The biblical story is about a young man with the gift of interpreting dreams. Jealous of the favoritism their father lavished on Joseph, his brothers sold him into slavery. Even after the betrayal and being unjustly thrown into an unfair circumstance, Joseph decided to make the most of his situation by working diligently for his new master.
Joseph became his master's personal servant and was soon second in command at his home. His story in the Bible continues to show situations in his life in which he was put in unfair situations, but overcame them simply because of his resilient attitude and belief that he was part of a bigger plan.
Circumstance after circumstance where Joseph experienced hardship, through no fault of his own, he made the decision to work the best he could. His ability to get better instead of bitter about life situations helped him save Egypt during a time of famine and to become successful in all he did.

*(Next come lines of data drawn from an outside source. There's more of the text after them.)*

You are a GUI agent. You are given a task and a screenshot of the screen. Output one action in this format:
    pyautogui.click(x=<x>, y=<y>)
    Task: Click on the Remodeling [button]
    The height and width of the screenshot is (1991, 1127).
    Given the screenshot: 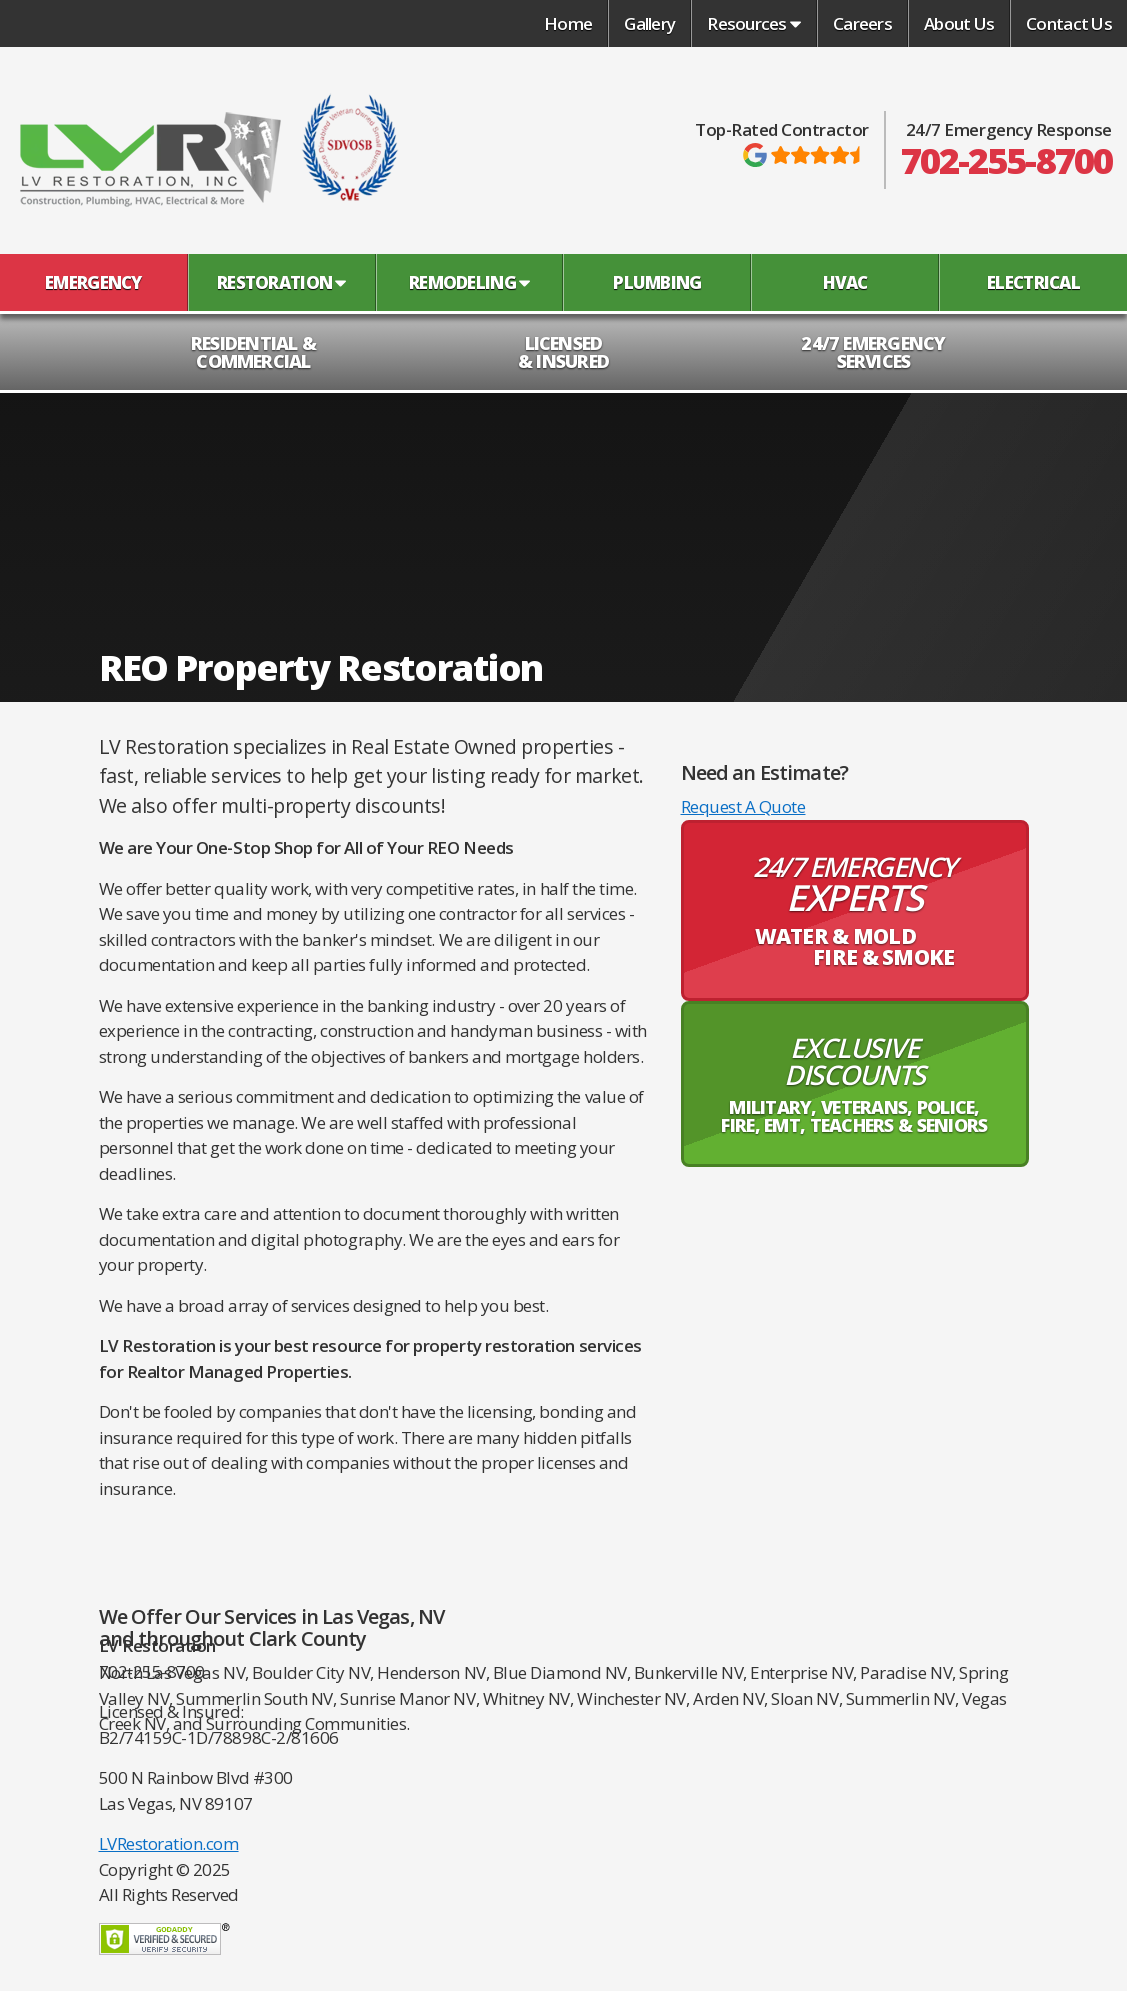 What is the action you would take?
    pyautogui.click(x=469, y=282)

"When we're spiritually fit, we discover our purpose," Owens said. "It shapes our world view. Joseph used his spiritual fitness to interpret the world. He said 'God's got a plan. There's something bigger than this situation at work here.'"
Owens said that many of the Soldiers participating in the spiritual olympiad experienced frustration when they realized the activities were rigged, but chuckled after he revealed what the challenge could teach them about the resilient and spiritually fit mind.
"When we begin to look at our life as purposeful, it helps us smooth over the rough patches," Owens said.
At this moment in time, when 75th FA Soldiers are countering every U.S. adversary across the globe, it is imperative that we focus on readiness which includes spiritual fitness, Owens said.
Dr. Donald Meichenbaum, Ph.D., a professor from the University of Waterloo, Canada, cites ever-growing research that indicates a strong connection between spiritual fitness and resiliency in his book "Trauma, Spirituality, and Recovery: Toward a Spiritually-Integrated Psychotherapy."
The Army can surge its manpower, but it is impossible to surge resiliency and spiritual fitness. This is accomplished incrementally over time with events such as the Spiritual Fitness Olympiad and commanders encouraging, supporting, and resourcing these types of programs, Owens said.
Though the event was hosted by the 2-4th FA, the winners of the events hailed from 15th Transportation Company, 100th Brigade Support Battalion. However, as Lt. Col. Julian Urquidez, 2-4th FA commander, said prior to the event, "It's not about who's best in the brigade; it's about who is best for the brigade." This event brought teams and units closer together while equipping them with tools for resiliency.
When all was said and done, Soldiers walked away with a powerful experience, reinforcing the importance of spiritual fitness and how the unseen influences one's view of the everyday physical world.
Espinoza said the event was a good reminder for him to get back to the practice of his faith.
"In life there's always going to be speed bumps and obstacles," he said. "As Soldiers, no matter what comes our way, we have to be ready to complete the mission."
With leadership investing in training events, such as this one, we become a more ready and resilient force, improving our ability to deploy, engage, and destroy the enemies of the United States of America, said Owens.